I was able to visit her in October on one of my infrequent trips out to California. She was thin and frail and clearly not well, but she was wonderful to visit with. I spent the afternoon with her, but she was clearly fatigued by it. The times I called her in the months after that she sounded weaker, but was still so happy I had visited.

We heard a few days ago that she had taken a turn for the worse and was in hospice care. My sister and I spoke Sunday night about trying to connect with her on the phone one last time. But Monday morning we received word of her passing.

My last uncle — my father and Ray’s older brother — died last year, in August, at 96. My father died 6 years ago, at 89. My mother died earlier than she should have, in 1996, but my daughter bears her name, and has a little of her quick wit, so she is still with me. There is no one of my line before me still alive, and only a few cousins left from my parents’ generation. There is no male in any close branch of the family to keep the Spafford name — and the Y chromosome — going, although there are many distant cousins I have never met.

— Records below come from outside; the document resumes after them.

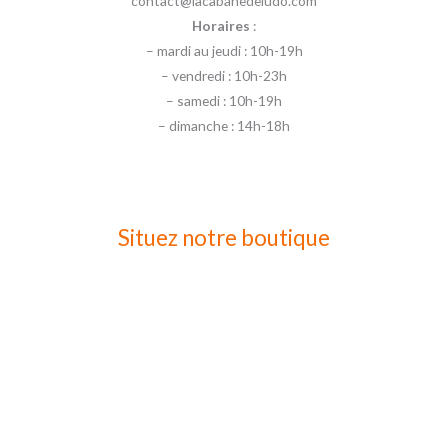
contact@lacabanedeludo.com
Horaires
:
– mardi au jeudi : 10h-19h
– vendredi : 10h-23h
– samedi : 10h-19h
– dimanche : 14h-18h
Situez notre boutique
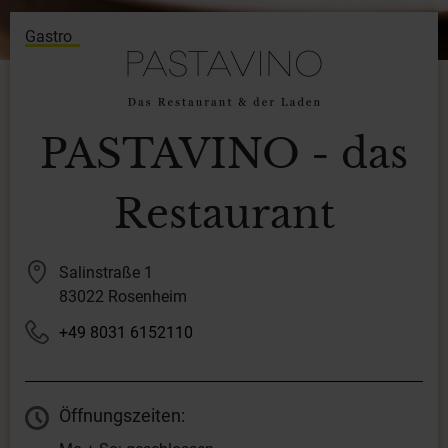
Gastro
PASTAVINO - das
Restaurant
Salinstraße 1
83022 Rosenheim
+49 8031 6152110
Öffnungszeiten:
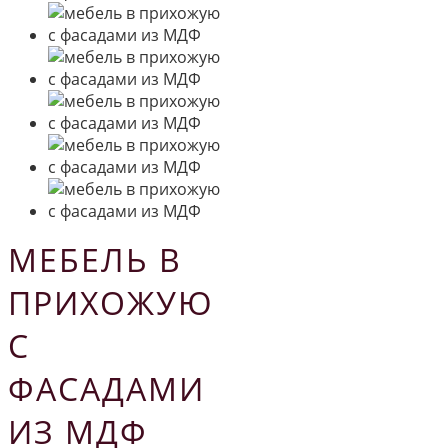
МЕБЕЛЬ В
ПРИХОЖУЮ
С
ФАСАДАМИ
ИЗ МДФ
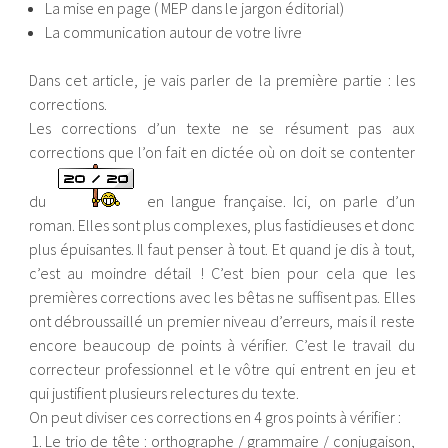
La mise en page ( MEP dans le jargon éditorial)
La communication autour de votre livre
Dans cet article, je vais parler de la première partie : les
corrections.
Les corrections d’un texte ne se résument pas aux
corrections que l’on fait en dictée où on doit se contenter
du
en langue française. Ici, on parle d’un
roman. Elles sont plus complexes, plus fastidieuses et donc
plus épuisantes. Il faut penser à tout. Et quand je dis à tout,
c’est au moindre détail ! C’est bien pour cela que les
premières corrections avec les bêtas ne suffisent pas. Elles
ont débroussaillé un premier niveau d’erreurs, mais il reste
encore beaucoup de points à vérifier. C’est le travail du
correcteur professionnel et le vôtre qui entrent en jeu et
qui justifient plusieurs relectures du texte.
On peut diviser ces corrections en 4 gros points à vérifier :
Le trio de tête : orthographe / grammaire / conjugaison,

The death of my Aunt is a sad event, but not grievous. She was a wonderful woman with a full life, and I hope she had no regrets at the end. She will be missed by many people. But her passing is also another frosty gust of the winds of time, which I notice more each year. When I was young, my mortality was never even a brief thought. Now, I wonder how much more time I will have for a few of those things I want to try — or try again — and time to regret the things that didn’t quite work out? I joke about how people will remember me… if they do. I have no glacier named after me, or theorem, or building, or scholarship.

I think of Elsa. She was vital well into her 9th decade. She died without having children, yet, there are many who will remember her for some time to come. She made a difference. Perhaps that is the best thing to say about someone — they made a difference: the world was better they were here. That was true of Elsa.

I seem to recall that the Australian aborigines believe that uttering the name of people who have died, or showing their likenesses or anything they have made awakens their spirits and keeps them from the Dreaming — the time of peace after death. So, they erase all instances of the name and never utter it again, and sometimes destroy everything made by someone who dies. The quicker that person is forgotten, the sooner the spirit finds peace.

I’m sorry, Elsa, but we’re going to hold you in our hearts a little longer. Dreamtime will come, but for now, we remember you.